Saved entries
* * * *
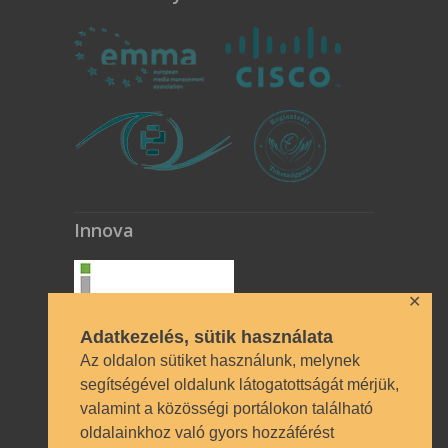
Innova
✕
Adatkezelés, sütik használata
Az oldalon sütiket használunk, melynek
segítségével oldalunk látogatottságát mérjük,
valamint a közösségi portálokon található
Technikai azonosítók
oldalainkhoz való gyors hozzáférést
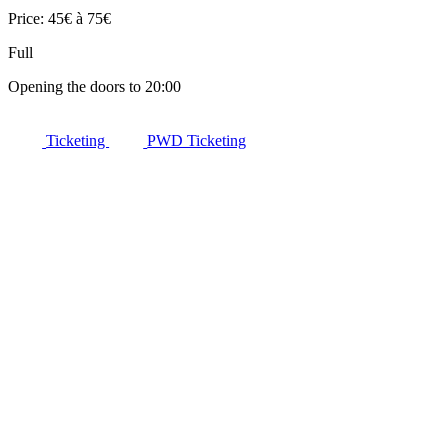
Price: 45€ à 75€
Full
Opening the doors to 20:00
Ticketing
PWD Ticketing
* * * *
TASK PROMPT → What the reply must contain is an exact transcription of the data above and none of its pictures.

EXPECTED ANSWER →
Innova
✕
Adatkezelés, sütik használata
Az oldalon sütiket használunk, melynek
segítségével oldalunk látogatottságát mérjük,
valamint a közösségi portálokon található
Technikai azonosítók
oldalainkhoz való gyors hozzáférést
Price: 45€ à 75€
Full
Opening the doors to 20:00
Ticketing
PWD Ticketing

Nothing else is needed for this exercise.